Logo Questions Linux Laravel Mysql Ubuntu Git Menu
 

CSS: "text-transform: capitalize" and Italian, Spanish, Portuguese, French, etc

What should the effect of the CSS rule text-transform: capitalize be in the case where the text contained within the HTML tags is in Italian, Spanish, Portuguese, French, etc... (these languages AFAIK don't make use of capitalizing the first letter of every word as this is specific to English and not to these locales). I was thinking of the case where you have a multi-lingual site where you can select the language for the content to be extracted from the database and displayed on the pages from a drop-down menu in the upper-right hand corner. In this scenario, since the CSS should likely be the same and indpendent of the language, what should the effect be when the opening tag is, say,

< html lang="fr" >, < html lang="pt" >, < html lang="es" >, < html lang="it" >, etc...

instead of

< html lang="en" >

?

IMHO this should turn off the behavior of "text-transform: capitalize", please correct me if I'm wrong, or if this should be achieved in some other way, perhaps only by overriding the base CSS file with another CSS file for each supported language.

Thank you for your replies concerning this I18N issue with CSS.

like image 380
John Sonderson Avatar asked Dec 16 '22 02:12

John Sonderson


2 Answers

According to the CSS 2.1 definition, text-transform: capitalize “puts the first character of each word in uppercase; other characters are unaffected”.

This is vague without a rigorous definition of “word”, but for “uppercase”, the only feasible interpretation is that it is the uppercase mapping of a character by the Unicode standard.

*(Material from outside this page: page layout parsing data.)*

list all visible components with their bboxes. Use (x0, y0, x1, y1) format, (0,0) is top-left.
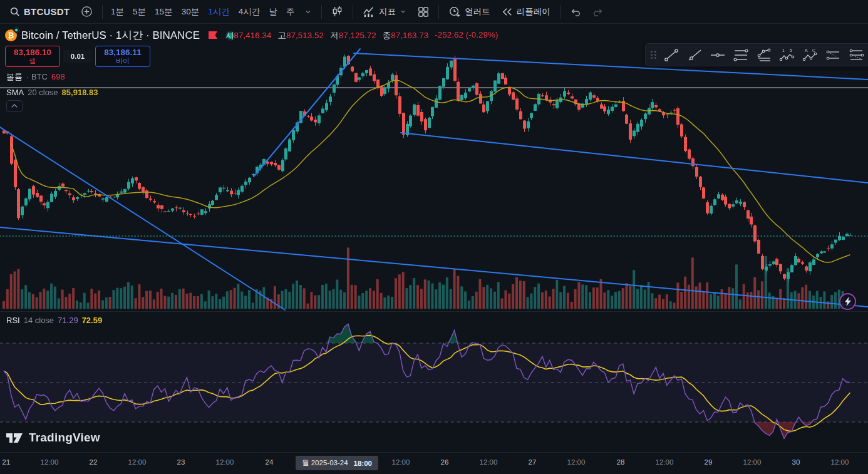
rsi-ma-value: 72.59 (82, 316, 103, 325)
time-tick: 12:00 (567, 458, 586, 466)
elliott-correction-tool-button[interactable]: A C (798, 45, 822, 64)
horizontal-line-icon (710, 48, 726, 63)
svg-text:5: 5 (790, 48, 792, 53)
time-tick: 26 (441, 458, 449, 466)
layout-grid-button[interactable] (412, 3, 435, 21)
sma-legend[interactable]: SMA 20 close 85,918.83 (6, 88, 98, 97)
indicators-button[interactable]: 지표 (357, 3, 412, 21)
chevron-up-icon (11, 103, 18, 109)
tradingview-mark-icon (6, 431, 24, 445)
crosshair-time: 18:00 (354, 460, 372, 467)
redo-icon (592, 7, 604, 17)
pitchfork-tool-button[interactable] (752, 45, 775, 64)
interval-button-주[interactable]: 주 (282, 3, 299, 21)
indicators-icon (363, 6, 375, 18)
elliott-impulse-wave-icon: 1 5 (779, 48, 795, 63)
replay-button[interactable]: 리플레이 (496, 3, 556, 21)
crosshair-date-label: 월 2025-03-24 18:00 (296, 456, 378, 470)
time-tick: 12:00 (216, 458, 234, 466)
volume-legend[interactable]: 볼륨 · BTC 698 (6, 71, 65, 83)
fib-retracement-icon (733, 48, 749, 63)
time-tick: 12:00 (480, 458, 498, 466)
interval-button-4시간[interactable]: 4시간 (234, 3, 265, 21)
fib-retracement-tool-button[interactable] (729, 45, 752, 64)
buy-label: 바이 (96, 57, 150, 65)
parallel-channel-tool-button[interactable] (822, 45, 845, 64)
volume-sub-label: · BTC (26, 72, 48, 81)
time-axis[interactable]: 월 2025-03-24 18:00 2112:002212:002312:00… (0, 452, 868, 474)
rsi-legend[interactable]: RSI 14 close 71.29 72.59 (6, 316, 102, 325)
chevron-down-icon (400, 8, 406, 15)
trend-line-tool-button[interactable] (659, 45, 683, 64)
interval-button-1시간[interactable]: 1시간 (204, 3, 234, 21)
ray-icon (686, 48, 703, 63)
tradingview-logo[interactable]: TradingView (6, 431, 100, 445)
interval-button-1분[interactable]: 1분 (106, 3, 128, 21)
high-value: 87,513.52 (286, 31, 324, 40)
crosshair-day-date: 월 2025-03-24 (302, 458, 348, 468)
time-tick: 12:00 (41, 458, 59, 466)
indicators-label: 지표 (379, 6, 396, 18)
buy-button[interactable]: 83,186.11 바이 (95, 46, 150, 67)
horizontal-line-tool-button[interactable] (706, 45, 729, 64)
time-tick: 12:00 (743, 458, 762, 466)
instant-order-button[interactable] (839, 293, 856, 310)
toolbar-divider (102, 5, 103, 19)
undo-button[interactable] (564, 3, 587, 21)
elliott-impulse-tool-button[interactable]: 1 5 (775, 45, 798, 64)
parallel-channel-icon (825, 48, 842, 63)
close-value: 87,163.73 (391, 31, 428, 40)
toolbar-divider (560, 5, 561, 19)
sell-price: 83,186.10 (6, 48, 59, 58)
svg-text:C: C (812, 48, 815, 53)
time-tick: 12:00 (656, 458, 674, 466)
interval-button-날[interactable]: 날 (264, 3, 282, 21)
sma-params: 20 close (28, 88, 58, 97)
open-label: 시 (225, 31, 234, 40)
redo-button[interactable] (587, 3, 609, 21)
lightning-icon (844, 297, 852, 306)
time-tick: 27 (529, 458, 537, 466)
alert-button[interactable]: 얼러트 (443, 3, 496, 21)
sell-button[interactable]: 83,186.10 셀 (5, 46, 60, 67)
chart-style-button[interactable] (326, 3, 349, 21)
low-value: 87,125.72 (339, 31, 376, 40)
legend-collapse-button[interactable] (6, 100, 23, 112)
rsi-pane-canvas[interactable] (0, 311, 868, 452)
flag-icon[interactable] (208, 31, 218, 40)
open-value: 87,416.34 (234, 31, 272, 40)
symbol-search-button[interactable]: BTCUSDT (4, 3, 75, 21)
pane-separator[interactable] (0, 311, 868, 312)
interval-button-group: 1분5분15분30분1시간4시간날주 (106, 3, 299, 21)
alert-label: 얼러트 (465, 6, 490, 18)
drag-handle[interactable] (648, 51, 659, 59)
time-tick: 12:00 (392, 458, 410, 466)
time-tick: 24 (266, 458, 274, 466)
replay-label: 리플레이 (517, 6, 550, 18)
time-tick: 29 (705, 458, 713, 466)
symbol-legend[interactable]: ₿ Bitcoin / TetherUS · 1시간 · BINANCE (5, 28, 234, 43)
spread-value: 0.01 (63, 50, 92, 63)
alert-clock-icon (448, 6, 461, 18)
tradingview-wordmark: TradingView (29, 431, 100, 445)
buy-price: 83,186.11 (96, 48, 150, 58)
time-tick: 22 (90, 458, 98, 466)
regression-trend-tool-button[interactable] (845, 45, 868, 64)
interval-button-15분[interactable]: 15분 (150, 3, 177, 21)
toolbar-divider (438, 5, 439, 19)
interval-more-button[interactable] (299, 3, 318, 21)
bitcoin-logo-icon: ₿ (5, 29, 17, 41)
time-tick: 28 (617, 458, 625, 466)
high-label: 고 (278, 31, 287, 40)
interval-button-5분[interactable]: 5분 (128, 3, 150, 21)
time-tick: 23 (177, 458, 185, 466)
volume-value: 698 (51, 72, 65, 81)
toolbar-divider (353, 5, 353, 19)
ray-tool-button[interactable] (683, 45, 706, 64)
time-tick: 12:00 (831, 458, 849, 466)
replay-rewind-icon (502, 7, 513, 17)
interval-button-30분[interactable]: 30분 (177, 3, 204, 21)
compare-add-button[interactable] (75, 3, 98, 21)
drawing-toolbar: 1 5 A C (645, 43, 868, 66)
change-value: -252.62 (-0.29%) (435, 30, 498, 41)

The spec adds: “The actual transformation in each case is written language dependent.” The reasonable interpretation is that this refers to some language-dependent case mapping exception; e.g., in the Turkish language, “i” maps to “İ” (capital I with dot above), not to the common “I”.

For texts written in Latin letters, “word” is normally a maximal sequence of alphabetic characters, though it can be argued whether a hyphenated word like “tax-free” is two words or one. In any case, the principle is clearly that every word is capitalized. This makes the setting rather useless, since hardly any language has such rules. In English, when titles of works are capitalized, exceptions are made for articles and prepositions; but the CSS property does not know such rules.

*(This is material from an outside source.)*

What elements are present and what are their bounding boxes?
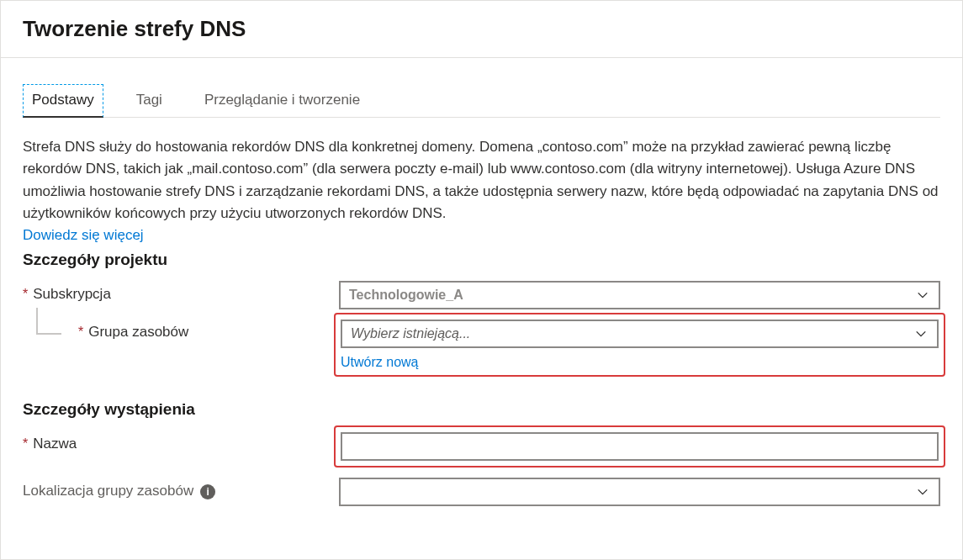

The definition in CSS Text Module Level 3 (a Last Call Working Draft) is somewhat more explicit: “The definition of “word“ used for ‘capitalize’ is UA-dependent; [UAX29] is suggested (but not required) for determining such word boundaries. Authors should not expect ‘capitalize’ to follow language-specific titlecasing conventions (such as skipping articles in English).”

This also means that it is not intended to observe language-specific rules regarding the issue whether titles of works and comparable expressions should, in general, have words capitalized. Most languages have no such principles.

If you specify text-transform: capitalize, you are requiring that all words be capitalized, no matter what the language is, no matter what the context is, no matter what the words are. If you think this makes the setting rather useless, you drew the right conclusion.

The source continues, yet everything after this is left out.